Saturday, May 15, 2004

New arthouse in Bangkok

My current favorite place to watch movies in Bangkok is at the Apex theatres in Siam Square. Actually, they've been my favorite ever since I discovered them in July 1999, when I saw Star Wars I.

Since then, I've seen some much better movies there. They play some off-beat movies that aren't shown in any of the mainstream multiplexes around town. For example, this week, He Loves Me, He Loves Me Not, starring Audrey Tautou is playing. Films I've seen there in the past include Amelie, Dirty Pretty Things, the experimental Thai film I-san Special and Battle Royale 2. Upcoming will be Audition.
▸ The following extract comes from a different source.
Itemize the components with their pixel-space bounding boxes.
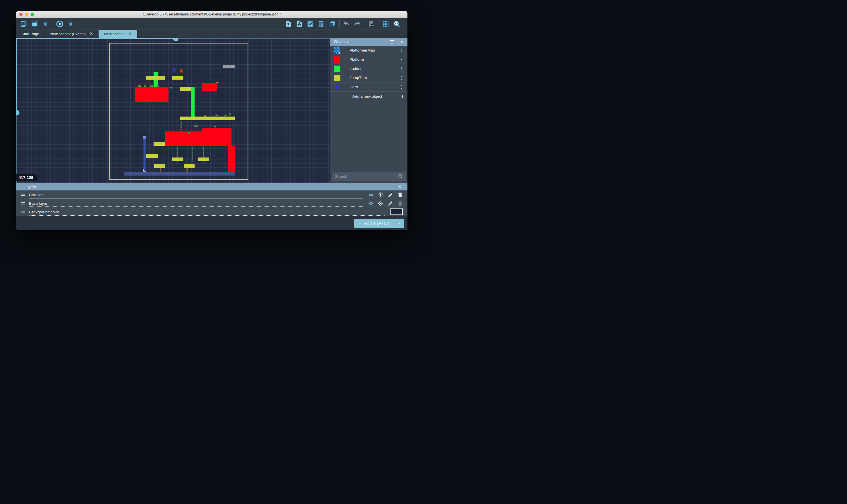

Just the preview for that movie creeps me out.

The Apex complex consists of the Lido multiplex (where most of the stuff I consider arthouse is shown) and the Siam and Scala theatres. The latter two are single-screen venues that show mostly first-run, mainstream stuff. They are my first choice when catching a new movie, as they make the movie experience much better than any of the cookie-cutter mall cineplexes with postage-stamp screens, high prices and inconsiderate audiences.

Now, a new arthouse theatre called House is in the works, according to an article by Kong Rithdee in Friday's Bangkok Post (Real.Time, page 1)

A partnership of four young rich Thais plans to turn the older UMG RCA multiplex into an arthouse haven. This move comes at a perfect time, as the Royal City Avenue (RCA) neighborhood of nightclubs will be a hotter spot in the coming months. This is for a couple of reasons. First, a new subway line will be opening there in August, making the area much more accessible. And second RCA is one of the areas that the government has named an "entertainment zone", where presumably nightlife can continue well past the current midnight or 1am or 2am curfew.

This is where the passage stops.